Noticeably, internet shutdowns are rampant during riots, protests and elections. The government, while enforcing the internet shutdowns, are denying entire cities access to integral communication tools during such strenuous incidents. Let’s take as an example, the internet shutdowns during the CAA (Citizen Amendment Act) protests in UP. If you were caught in a concerning, possibly life-threatening situation amidst violent protests, you would want to be able to connect with your friends and family, wouldn’t you?
The area facing the brunt of these shutdowns the most is, unsurprisingly, Jammu and Kashmir. The longest-running shutdown in our country was recorded in J&K in 2016 when services remained suspended for five months!
Internet shutdowns largely hurt the country’s economy as well. The Indian Council for Research on International Economic Relations (ICRIER) revealed that during the period of 2012-2017, there were approximately 16,315 hours of internet shutdown in the country. These hours cost India’s economy a massive $3 billion. Meanwhile, about 12,600 hours of mobile internet shutdown cost India $2.37 billion and 3,700 hours of mobile and fixed-line internet shutdowns cost the country almost $678 million.
The ICRIER study also noted that the Internet is the “primary driver of entrepreneurship”, and rightfully so. In today’s digitally-accelerated world, the internet enables everything, from a pan shop’s sizeable source of income (Paytm, GPay, Bhim) to the workings of unicorn startups! We’re targeting to become a $5 trillion economy in the coming years, however, the rampant internet shutdowns send all the wrong signals to potential international investors and consumers.
Additionally, for the massive number of Indians who have put their trust in the vision of Digital India, internet blackouts threaten their socio-economic existence, or at least, stall it. Closer to home, due to our overdependence on the internet, we are used to Google-ing our way through almost every event in our life. We do not plan out trips in advance, do not research the routes for small journeys, and some of us don’t even carry physical cash on us anymore since the advent of UPI. An internet shutdown disrupts, disturbs and disorganises our lives to an enormous extent. Overall, policymakers need to create more stringent internet-related laws to protect the socio-economic interests of the citizens as well as the country.

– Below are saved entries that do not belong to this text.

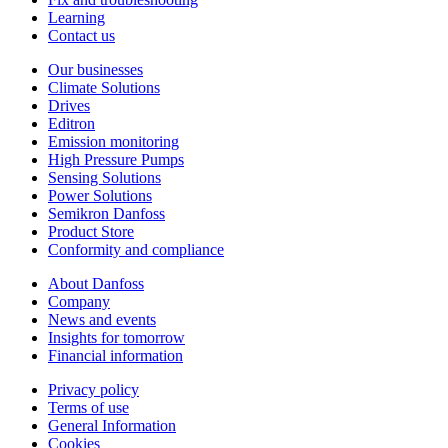
Learning
Contact us
Our businesses
Climate Solutions
Drives
Editron
Emission monitoring
High Pressure Pumps
Sensing Solutions
Power Solutions
Semikron Danfoss
Product Store
Conformity and compliance
About Danfoss
Company
News and events
Insights for tomorrow
Financial information
Privacy policy
Terms of use
General Information
Cookies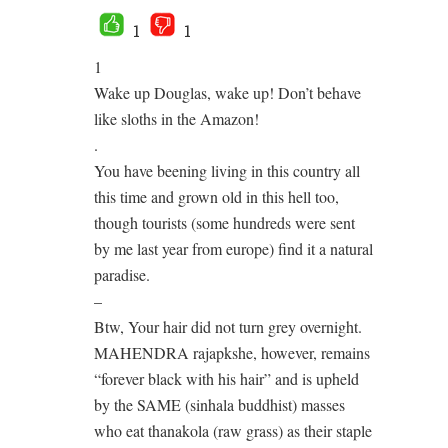
1
1
1
Wake up Douglas, wake up! Don’t behave
like sloths in the Amazon!
.
You have beening living in this country all
this time and grown old in this hell too,
though tourists (some hundreds were sent
by me last year from europe) find it a natural
paradise.
–
Btw, Your hair did not turn grey overnight.
MAHENDRA rajapkshe, however, remains
“forever black with his hair” and is upheld
by the SAME (sinhala buddhist) masses
who eat thanakola (raw grass) as their staple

In case of a internet shutdown, which could be a partial shutdown (particular apps such as Facebook, Twitter, etc) or complete shutdown, you can use:
1) Tools such as Psiphon, an open source web proxy, and browsers such as Tor, which prevent location tracing
2) A VPN which will make you bypass the restrictions set by the government.
3) Apps such as Orbot let you browse the internet anonymously
4) Using Tails, an operating system that allows you to bypass censorship and uses cryptographic tools to encrypt files
5) Lantern allows people in uncensored areas to share their internet
6) FireChat, an off-the-grid messaging app that lets users chat using Bluetooth.